▶ _Your objective_:
What is needed is a faithful transcription of all the data below, pictures excluded.

▶ _Data block_:
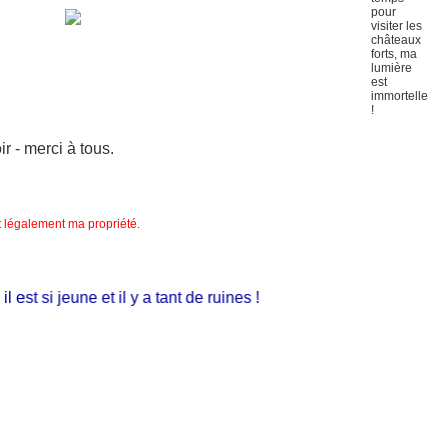
 - merci à tous.
nt légalement ma propriété.
st si jeune et il y a tant de ruines !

▶ _Completed task_:
 - merci à tous.
nt légalement ma propriété.
st si jeune et il y a tant de ruines !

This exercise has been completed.